Question

In$\Delta ABC$ , $\measuredangle A={{75}^{o}},\measuredangle B={{65}^{o}}$. Find $\measuredangle C$ .

Hint: The given problem is related to the angle sum property of a triangle. The sum of the three interior angles of a triangle is equal to ${{180}^{o}}$ .

We will consider a triangle $\Delta XYZ$. The angles formed by any two sides of the triangle and lying on the inside of the triangle are called internal angles of a triangle. In $\Delta XYZ$, the angles $\measuredangle XYZ,\measuredangle YXZ$ and $\measuredangle XZY$ are the internal angles.

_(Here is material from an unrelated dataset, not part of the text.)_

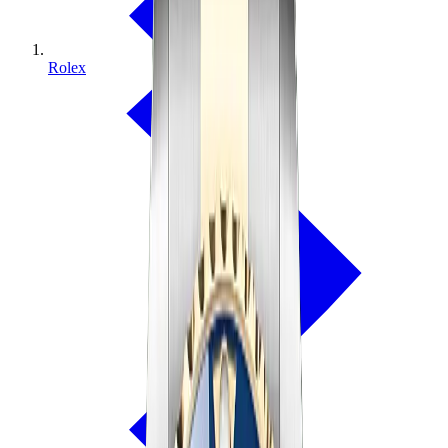
Rolex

The angle sum property of a triangle states that the sum of internal angles of a triangle will always be equal to ${{180}^{o}}$. This property is valid for all the triangles. It is a necessary (but not sufficient) condition for a polygon to be a triangle. If the sum of internal angles of a polygon is not equal to ${{180}^{o}}$, then that polygon can never be a triangle. But the inverse is not necessarily true, i.e. if the sum of internal angles of a polygon is equal to ${{180}^{o}}$ , then it is not necessary that the polygon is a triangle. According to the angle sum property of a triangle, $\measuredangle XYZ+\measuredangle YXZ+\measuredangle XZY={{180}^{o}}$ .

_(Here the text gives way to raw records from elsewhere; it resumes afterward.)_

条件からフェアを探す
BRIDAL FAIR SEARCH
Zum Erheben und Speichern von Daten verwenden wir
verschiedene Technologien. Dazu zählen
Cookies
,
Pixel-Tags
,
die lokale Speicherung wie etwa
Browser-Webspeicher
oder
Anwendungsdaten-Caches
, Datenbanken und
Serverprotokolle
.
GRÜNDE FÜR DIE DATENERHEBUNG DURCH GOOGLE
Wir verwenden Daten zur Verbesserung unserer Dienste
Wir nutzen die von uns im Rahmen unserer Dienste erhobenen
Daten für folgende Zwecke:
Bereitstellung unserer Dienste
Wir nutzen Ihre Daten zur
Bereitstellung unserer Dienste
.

Now, the triangle given in the question is $\Delta ABC$ . It is also given that the measures of angles $\measuredangle A$ and $\measuredangle B$ are ${{75}^{o}}$and ${{65}^{o}}$ respectively. According to the angle sum property of a triangle, the sum of internal angles of $\Delta ABC$ is equal to ${{180}^{o}}$, i.e. $\measuredangle A+\measuredangle B+\measuredangle C={{180}^{o}}$ . But we are given that $\measuredangle A={{75}^{o}}$ and $\measuredangle B={{65}^{o}}$. So, ${{75}^{o}}+{{65}^{o}}+\measuredangle C={{180}^{o}}$ .
$\Rightarrow {{140}^{o}}+\measuredangle C={{180}^{o}}$
$\Rightarrow \measuredangle C={{180}^{o}}-{{140}^{o}}={{40}^{o}}$
So, the measure of $\measuredangle C$ is equal to ${{40}^{o}}$.